George Cruickshank, Blue Devils, 1835

The colour blue is often assigned to sadness in lands acculturated as European. This hue was not chosen arbitrarily from the visible spectrum. Blue is the colour of figures described accompanying delirium tremens and melancholy.

Early 19th century poet John Clare glimpsed blue men while walking near Maxey, a watery spot between Helpston and Market Deeping. Clare was a drinker, although he doesn’t say whether he was drunk at the time.

Sometime between the early and late 1800s, blue devils became the blues.

In the early 1980s, a school friend related a dream-state vision after a heavy weekend’s drinking. Unsure whether he was awake, he was both delighted and alarmed by a little blue man dancing above his feet. 

Neither my friend nor Clare perceived intent in these apparitions.

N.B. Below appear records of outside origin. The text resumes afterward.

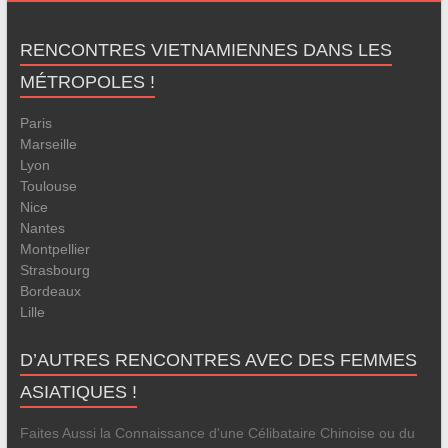
RENCONTRES VIETNAMIENNES DANS LES
MÉTROPOLES !
Paris
Marseille
Lyon
Toulouse
Nice
Nantes
Montpellier
Strasbourg
Bordeaux
Lille
D’AUTRES RENCONTRES AVEC DES FEMMES
ASIATIQUES !
Faites Aussi la Connaissance d'une Célibataire Chinoise ou du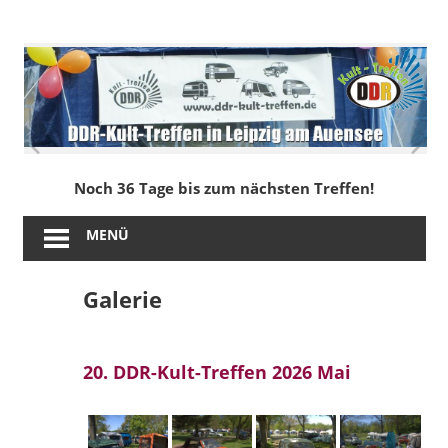
Zum
Inhalt
DDR-
springen
Kult-
Treffen
in
Noch 36 Tage bis zum nächsten Treffen!
Leipzig
MENÜ
am
Galerie
Auensee
20. DDR-Kult-Treffen 2026 Mai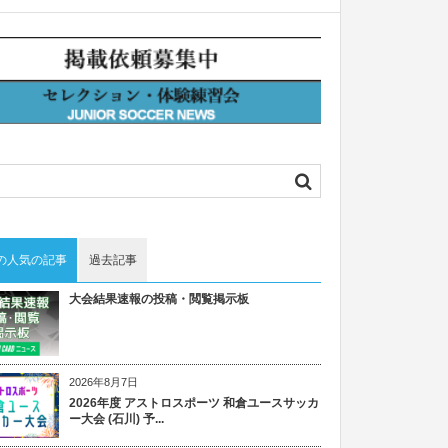
の人気の記事
過去記事
大会結果速報の投稿・閲覧掲示板
2026年8月7日
2026年度 アストロスポーツ 和倉ユースサッカ
ー大会 (石川) 予...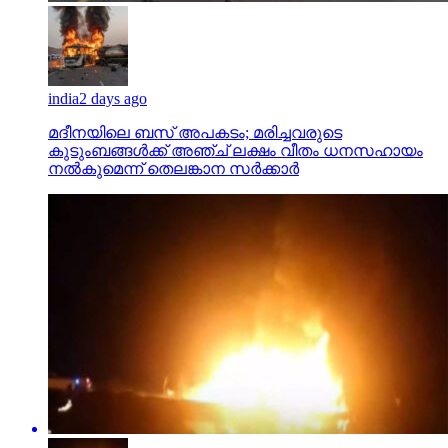
india
2 days ago
മദീനയിലെ ബസ് അപകടം; മരിച്ചവരുടെ
കുടുംബങ്ങള്‍ക്ക് അഞ്ച് ലക്ഷം വീതം ധനസഹായം
നല്‍കുമെന്ന് തെലങ്കാന സര്‍ക്കാര്‍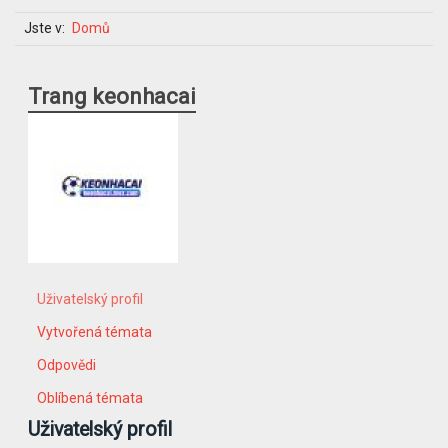
Jste v:
Domů
Trang keonhacai
Uživatelský profil
Vytvořená témata
Odpovědi
Oblíbená témata
Uživatelský profil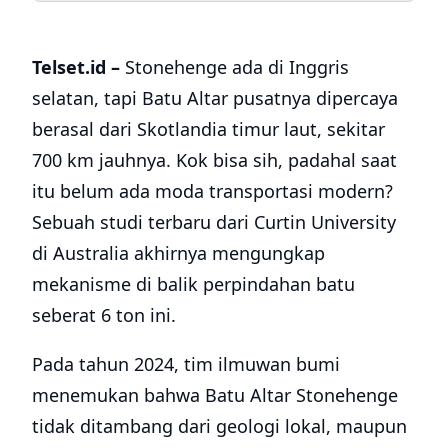
Telset.id –
Stonehenge ada di Inggris
selatan, tapi Batu Altar pusatnya dipercaya
berasal dari Skotlandia timur laut, sekitar
700 km jauhnya. Kok bisa sih, padahal saat
itu belum ada moda transportasi modern?
Sebuah studi terbaru dari Curtin University
di Australia akhirnya mengungkap
mekanisme di balik perpindahan batu
seberat 6 ton ini.
Pada tahun 2024, tim ilmuwan bumi
menemukan bahwa Batu Altar Stonehenge
tidak ditambang dari geologi lokal, maupun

Blue men appear as impartial observers, witnesses, supernatural first responders. These witnesses to distress seem unconnected to its causes. They are players of separation or detachment in our performance of processing, as we respond to particularly keen experiences of emotional resonance. Generically specific figures of empathy with ourselves, accompanying and heralding our own witnessing and protection of ourselves at our most open and vulnerable.

The plain irrationality, explicable separation and supernatural detachment of blue men figure them as disinterested observers beyond intent.